Vehicle Info: 1998 Mazda B2500 SE
Engine: 2.5L
Trans: Manual
Drive: 4X2
Mileage: 203,405

Purchased this truck for my son ($1,000). He will start driving soon and I aim to surprise him with it this week, pending I can get it to run right.

On initial test drive the truck idled extremely rough and stalled when decelerating toward a stop sign. Stalled again after grabbing reverse to return the truck. Stalled again in neutral coasting back to owner's residence. All of this happened within 4-500ft. Truck was warmed up for 10 mins during my pre-trip inspection.

Went home to mull it over and read through these threads for potential fixes. Decided to buy it. Drove it home the following day and noticed the truck had a serious lack of power from 1200-3000rpm in 2nd gear, then it took off like a scalded dog after 3000rpm. Truck died 3 times during trip home, but idled in driveway when I arrived.

Pulled CEL codes:
P0113 - IAT high voltage
P0171 - System Lean
P0302 - Cylinder 2 misfire
P0304 - Cylinder 4 misfire

After the talk on the threads and the codes, I replaced MAF, air filter, plugs, Intake Air Temp sensor, and did an oil/filter change.
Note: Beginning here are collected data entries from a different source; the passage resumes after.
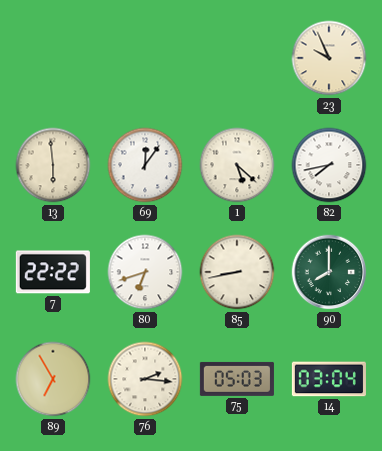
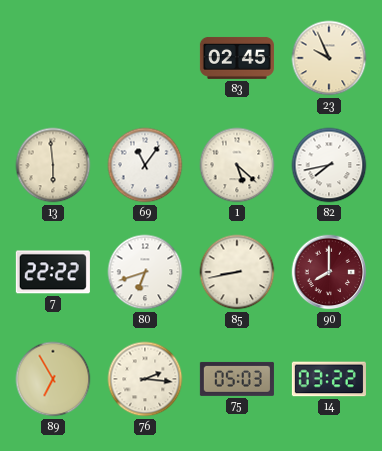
83: none -> 02:45
69: 12:06 -> 11:06
90 dial: green -> burgundy
14: 03:04 -> 03:22
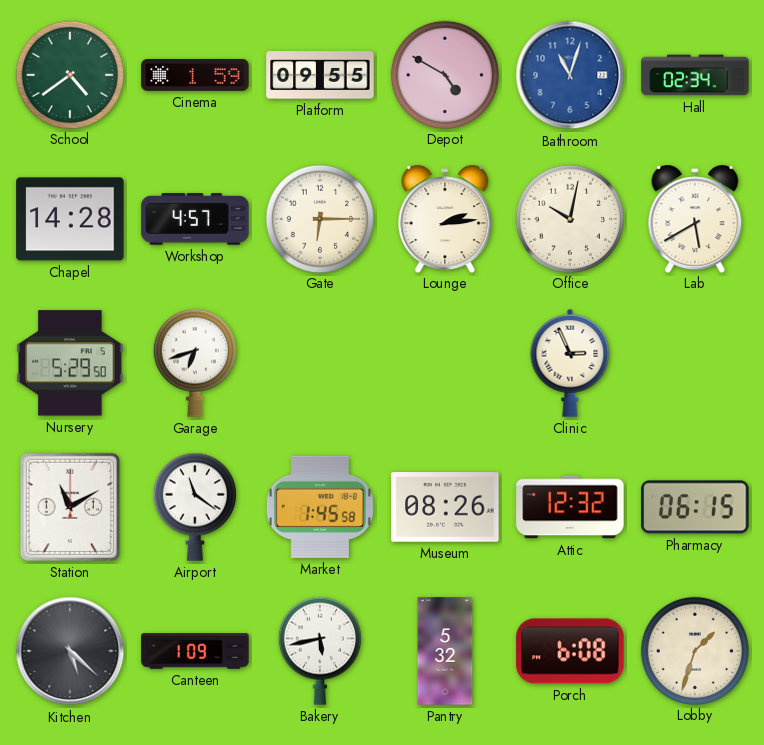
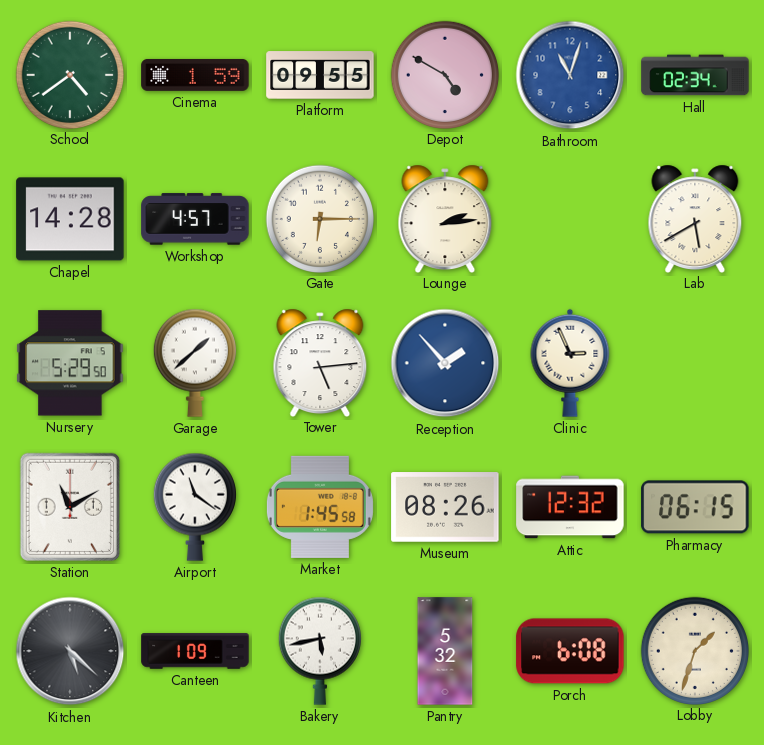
Office: 10:02 -> none
Garage: 6:42 -> 1:38
Tower: none -> 5:14
Reception: none -> 1:53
After all of this the truck would start, jump to 1500rpm and then stall/die. I ended up throwing more parts at it they are as follows: Idle Air Control Valve (took old one off to clean it and the valve was caked with gunk. After cleaning, the valve would shift side to side as I rotated it in my hand. Spring was not operable...), EGR solenoid on passenger side, throttle position sensor, fuel pump... no change. Truck still started and died after dropping down from 1500rpm. Truck would respond to pressing the throttle, but would buck as it climbed in rpms. Would not maintain rpms and would eventually fall to 700rpm and then die.

After all this I checked inertia safety switch, all fuses, and then chased vaccum lines. Found one broken going to heater control. Ended up replacing all vac lines (truck has heat now!). Following the vaccum debacle, I did a spark test on all 8 plugs, they were good.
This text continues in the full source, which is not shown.